By 1900 there were 28 schools in Antrim Township, with all sorts of names like California, Paradise, Pleasant Retreat and Toad Eye. They were heated with coal-burning stoves. Like today, the schools were used by the local communities. Two outhouses at each school were used as necessaries. Learning and reciting poetry was very important. Students shared their home-prepared meals at lunch time with each other. You had two school districts being Antrim and Greencastle. By 1905 Antrim students were permitted to attend Greencastle High School in the first block of South Washington Street. The town’s population was 1,500 with 4,500 township residents.

It is true today as it was in 1900 — a quality education is an investment for the G-A community for our future successes. Knowledge gained will help every graduating senior with their chosen future education, occupations and life skills.

Twenty years ago: Greencastle remembers 9/11 attacks

Photo gallery: 9/11 20th anniversary exhibit on display at Allison-Antrim Museum in Greencastle

I hope you can participate in our Sept. 11 events. Our 9/11 remembrance walk that will begin at 8:30 a.m. from Eastern Avenue along the Baltimore Street sidewalks to Center Square; then to the veterans’ monument and memorial at 60 N. Washington St., where a brief remembrance ceremony will be held. Members of the Rescue Hose Co. will carry a rivet from the World Trade Center during the procession. You can walk with us or park along East Baltimore Street or Center Square to view the walkers. A retired New York City Seagrave fire engine will be stationed at the North Washington Street memorial.
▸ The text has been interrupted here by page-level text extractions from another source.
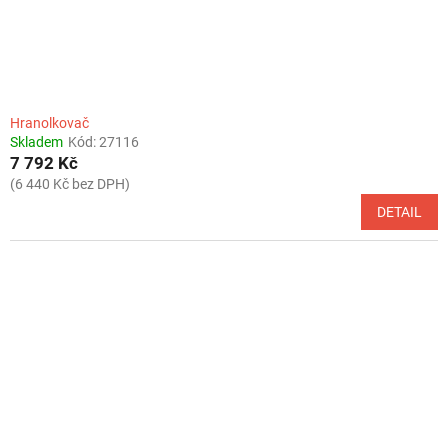
Hranolkovač
Skladem
Kód:
27116
7 792 Kč
(6 440 Kč bez DPH)
DETAIL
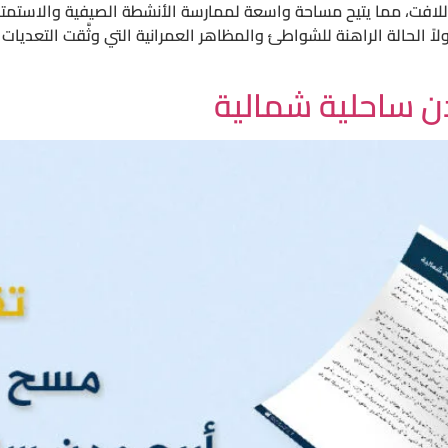
اللافت، مما يتيح مساحة واسعة لممارسة الأنشطة الصيفية والاستمتاع
اولاً الحالة الراهنة للشواطئ والمظاهر العمرانية التي وثَّقت التعدي
ن ساحلية شمالية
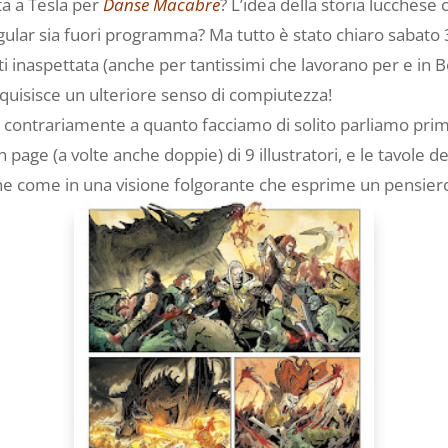
ta a Tesla per
Danse Macabre
? L’idea della storia lucchese 
egular sia fuori programma? Ma tutto è stato chiaro sabat
tti inaspettata (anche per tantissimi che lavorano per e in Bo
quisisce un ulteriore senso di compiutezza!
contrariamente a quanto facciamo di solito parliamo prima 
page (a volte anche doppie) di 9 illustratori, e le tavole de
ne come in una visione folgorante che esprime un pensiero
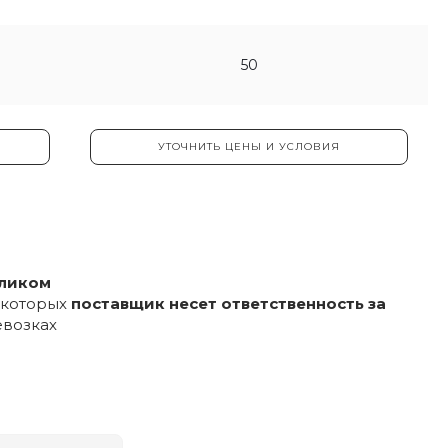
50
УТОЧНИТЬ ЦЕНЫ И УСЛОВИЯ
еликом
и которых
поставщик несет ответственность за
евозках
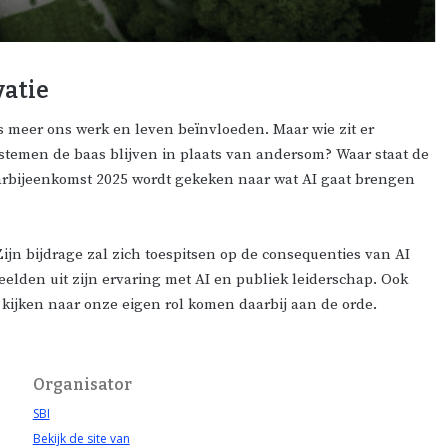
vatie
s meer ons werk en leven beïnvloeden. Maar wie zit er
ystemen de baas blijven in plaats van andersom? Waar staat de
rbijeenkomst 2025 wordt gekeken naar wat AI gaat brengen
Zijn bijdrage zal zich toespitsen op de consequenties van AI
beelden uit zijn ervaring met AI en publiek leiderschap. Ook
) kijken naar onze eigen rol komen daarbij aan de orde.
Organisator
SBI
Bekijk de site van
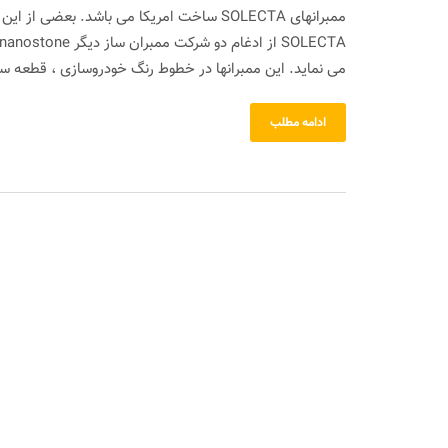
ممبرانهای SOLECTA ساخت امریکا می باشد. بع
می نماید. این ممبرانها در خطوط رنگ خودروسازی ، قطعه ساز
ادامه مطلب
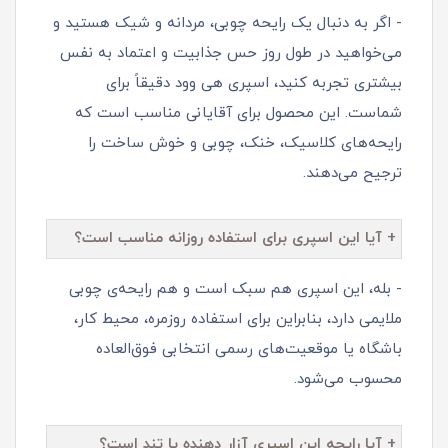
- اگر به دنبال یک رایحه چوبی، مردانه و شیک هستید و
می‌خواهید در طول روز حس جذابیت و اعتماد به‌ نفس
بیشتری تجربه کنید، اسپری هی وود دقیقاً برای
شماست. این محصول برای آقایانی مناسب است که
رایحه‌های کلاسیک، خنک، چوبی و خوش‌ ساخت را
ترجیح می‌دهند.
+ آیا این اسپری برای استفاده روزانه مناسب است؟
- بله، این اسپری هم سبک است و هم رایحه‌ی چوبی
ملایمی دارد، بنابراین برای استفاده روزمره، محیط کار،
باشگاه یا موقعیت‌های رسمی انتخابی فوق‌العاده
محسوب می‌شود.
+ آیا رایحه این اسپری آزار دهنده یا تند است؟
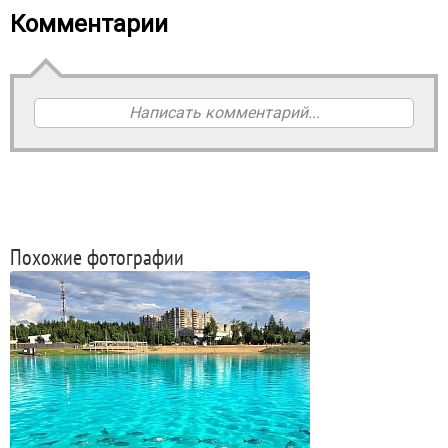
Комментарии
Написать комментарий...
Похожие фотографии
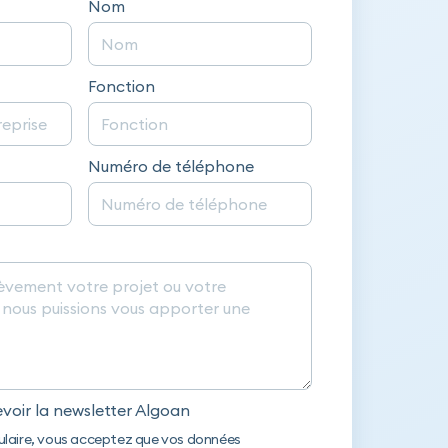
Nom
Fonction
Numéro de téléphone
evoir la newsletter Algoan
laire, vous acceptez que vos données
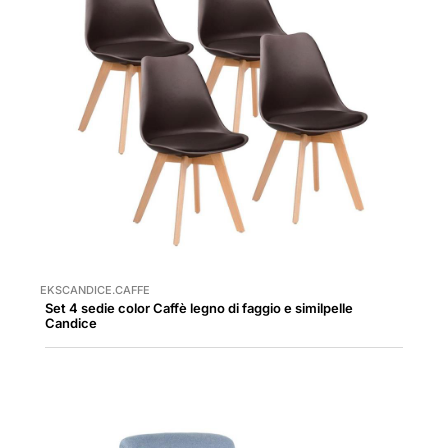
EKSCANDICE.CAFFE
Set 4 sedie color Caffè legno di faggio e similpelle
Candice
I encourage you to fly the American Flag that weekend. Flags are sold at our local hardware stores so you may “shop local.” If you have an American flag that needs to be properly retired the Frank L. Carbaugh American Legion Post 373 and Boy Scout Troop 13 have a special container along South Carlisle Street where flags may be deposited. Grandson Grant Everetts and I replaced our front porch flag this past Friday. Three-year-old-Grant (fourth birthday is Sept. 4) then placed it in the red, white, and blue container for a future flag retirement ceremony by the Scouts.

Grant Everetts places a retired American flag in the box on South Carlisle Street provided by Frank L. Carbaugh American Legion Post 373 and Boy Scout Troop 13.

D&S Bluegrass Band will follow VFW and American Legion Presentations of the Colors with  patriotic bluegrass concerts at the Jerome R. King Bandshell at 2 p.m. and 6 p.m. Sept. 11. Bring your lawn chairs.

So, have you ever observed the Greencastle map of 1868? What a small, thriving community. How big do you think Greencastle was back then? Stay tuned for my upcoming writing. 

I would be remiss if I didn’t write about the 13 service members, men and women, who paid the ultimate sacrifice last week while serving as peacekeepers in Kabul, Afghanistan. Please remember their families, friends and their fellow service men and women. Their efforts have kept this great nation safe for 20 years. Enough said. We are blessed!